Personal information
- Born: Ruth Inez Haring January 23, 1955 Barnstable County, Massachusetts, U.S.
- Died: November 29, 2018 (aged 63) Chico, California, U.S.
- Spouses: Bill Orton ​(divorced)​ Peter Biyiasas ​ ​(m. 1978; div. 2005)​

Chess career
- Country: United States
- Title: Woman International Master (1977)
- Peak rating: 2120 (January 1987)

= Ruth Haring =

American chess player (1955–2018)

Ruth Inez Haring (January 23, 1955 – November 29, 2018), also known as Ruth Orton, was an American chess player who held the FIDE title of Woman International Master (WIM). She competed in the United States Women's Championship in the 1970s and 1980s, and represented the US in the 1974, 1976, 1978, 1980, and 1982 Chess Olympiads.

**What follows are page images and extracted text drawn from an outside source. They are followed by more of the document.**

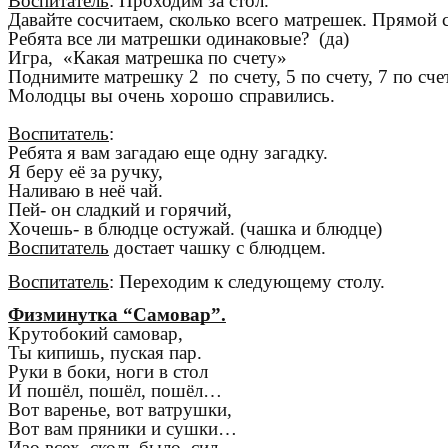
Воспитатель
: Проходим за стол.
Давайте сосчитаем, сколько всего матрешек. Прямой 
Ребята все ли матрешки одинаковые? (да)
Игра, «Какая матрешка по счету»
Поднимите матрешку 2 по счету, 5 по счету, 7 по счет
Молодцы вы очень хорошо справились.
Воспитатель
:
Ребята я вам загадаю еще одну загадку.
Я беру её за ручку,
Наливаю в неё чай.
Пей- он сладкий и горячий,
Хочешь- в блюдце остужай. (чашка и блюдце)
Воспитатель
достает чашку с блюдцем.
Воспитатель
: Переходим к следующему столу.
Физминутка “Самовар”.
Крутобокий самовар,
Ты кипишь, пуская пар.
Руки в боки, ноги в стол
И пошёл, пошёл, пошёл…
Вот варенье, вот ватрушки,
Вот вам пряники и сушки…
Изо всех, сколь было, сил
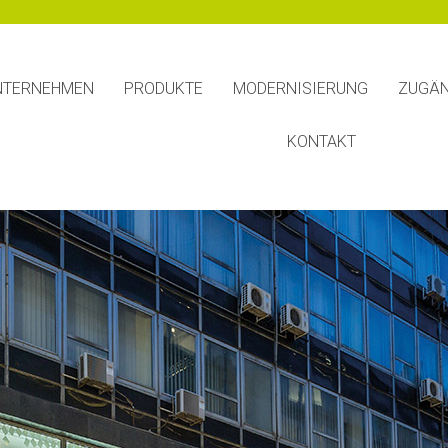
NTERNEHMEN
PRODUKTE
MODERNISIERUNG
ZUGÄN
KONTAKT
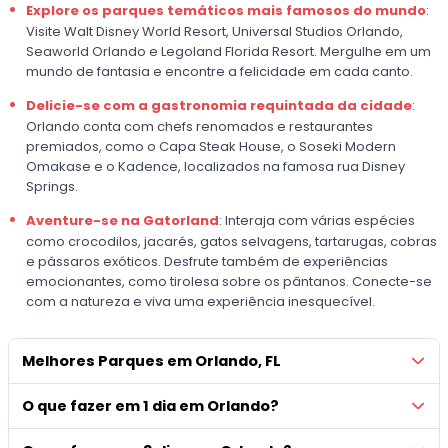
Explore os parques temáticos mais famosos do mundo
:
Visite Walt Disney World Resort, Universal Studios Orlando,
Seaworld Orlando e Legoland Florida Resort. Mergulhe em um
mundo de fantasia e encontre a felicidade em cada canto.
Delicie-se com a gastronomia requintada da cidade
:
Orlando conta com chefs renomados e restaurantes
premiados, como o Capa Steak House, o Soseki Modern
Omakase e o Kadence, localizados na famosa rua Disney
Springs.
Aventure-se na Gatorland
: Interaja com várias espécies
como crocodilos, jacarés, gatos selvagens, tartarugas, cobras
e pássaros exóticos. Desfrute também de experiências
emocionantes, como tirolesa sobre os pântanos. Conecte-se
com a natureza e viva uma experiência inesquecível.
Melhores Parques em Orlando, FL
O que fazer em 1 dia em Orlando?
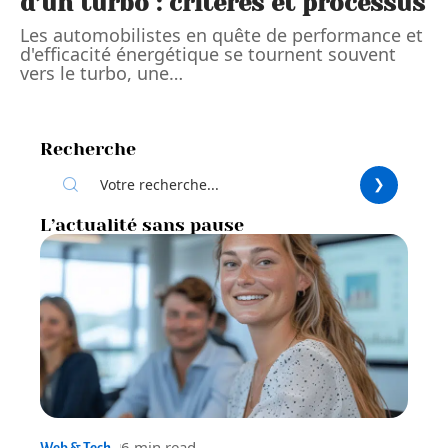
d’un turbo : critères et processus
Les automobilistes en quête de performance et
d'efficacité énergétique se tournent souvent
vers le turbo, une
…
Recherche
L’actualité sans pause
6 min read
Web & Tech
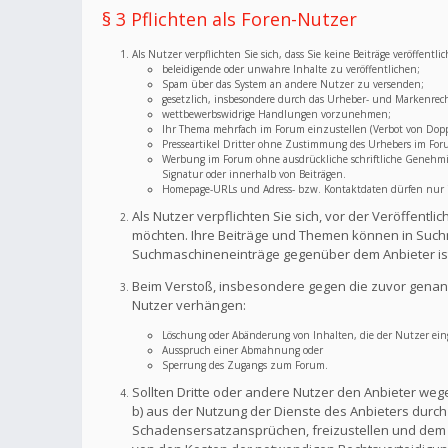
§ 3 Pflichten als Foren-Nutzer
Als Nutzer verpflichten Sie sich, dass Sie keine Beiträge veröffent
beleidigende oder unwahre Inhalte zu veröffentlichen;
Spam über das System an andere Nutzer zu versenden;
gesetzlich, insbesondere durch das Urheber- und Markenrec
wettbewerbswidrige Handlungen vorzunehmen;
Ihr Thema mehrfach im Forum einzustellen (Verbot von Dopp
Presseartikel Dritter ohne Zustimmung des Urhebers im For
Werbung im Forum ohne ausdrückliche schriftliche Genehmigu
Signatur oder innerhalb von Beiträgen.
Homepage-URLs und Adress- bzw. Kontaktdaten dürfen nur im
Als Nutzer verpflichten Sie sich, vor der Veröffent
möchten. Ihre Beiträge und Themen können in Suchm
Suchmaschineneinträge gegenüber dem Anbieter is
Beim Verstoß, insbesondere gegen die zuvor genann
Nutzer verhängen:
Löschung oder Abänderung von Inhalten, die der Nutzer eing
Ausspruch einer Abmahnung oder
Sperrung des Zugangs zum Forum.
Sollten Dritte oder andere Nutzer den Anbieter weg
b) aus der Nutzung der Dienste des Anbieters durch S
Schadensersatzansprüchen, freizustellen und dem A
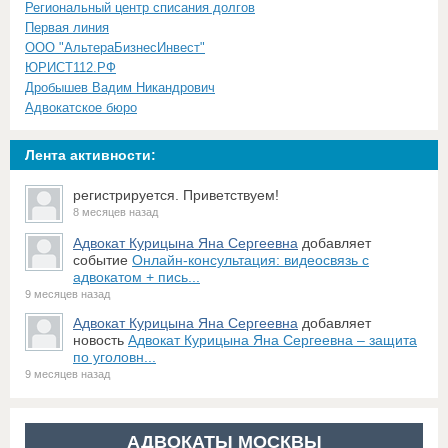
Региональный центр списания долгов
Первая линия
ООО "АльтераБизнесИнвест"
ЮРИСТ112.РФ
Дробышев Вадим Никандрович
Адвокатское бюро
Лента активности:
регистрируется. Приветствуем!
8 месяцев назад
Адвокат Курицына Яна Сергеевна
добавляет
событие
Онлайн-консультация: видеосвязь с
адвокатом + пись...
9 месяцев назад
Адвокат Курицына Яна Сергеевна
добавляет
новость
Адвокат Курицына Яна Сергеевна – защита
по уголовн...
9 месяцев назад
АДВОКАТЫ МОСКВЫ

Haring was elected to the US Chess Federation Executive Board in 2009 and served as vice-president for two years, then as president for four years. She was reelected in 2013 for a three-year term, and served on the executive board for seven years. She served on the CalChess Board of Directors, and was the FIDE Zonal President for zone 2.1, the U.S.A.

== Personal life ==
Haring was born January 23, 1955, on Cape Cod in Barnstable County, Massachusetts. She starting playing chess while growing up in Fairbanks, Alaska. She joined the US Chess Federation at the age of 14 and first played competitively in Fayetteville, Arkansas. She graduated from the University of Arkansas, where she earned a bachelor's degree in psychology, and studied computer science at San Jose State University. Haring worked for companies including IBM and eBay prior to her work at the US Chess Federation.

Her first husband was Bill Orton, who was also a chess player. She married chess Grandmaster Peter Biyiasas in 1978 and divorced in 2005. She and Biyiasas had three children: Lauren, Tina, and Theodore.

== Death and tribute ==
Haring died November 29, 2018, at the age of 63, in Chico, California.

In 2019, US Chess renamed the National Girls Tournament of Champions to the Ruth Haring National Girls Tournament of Champions (RHNGTOC) in her honor.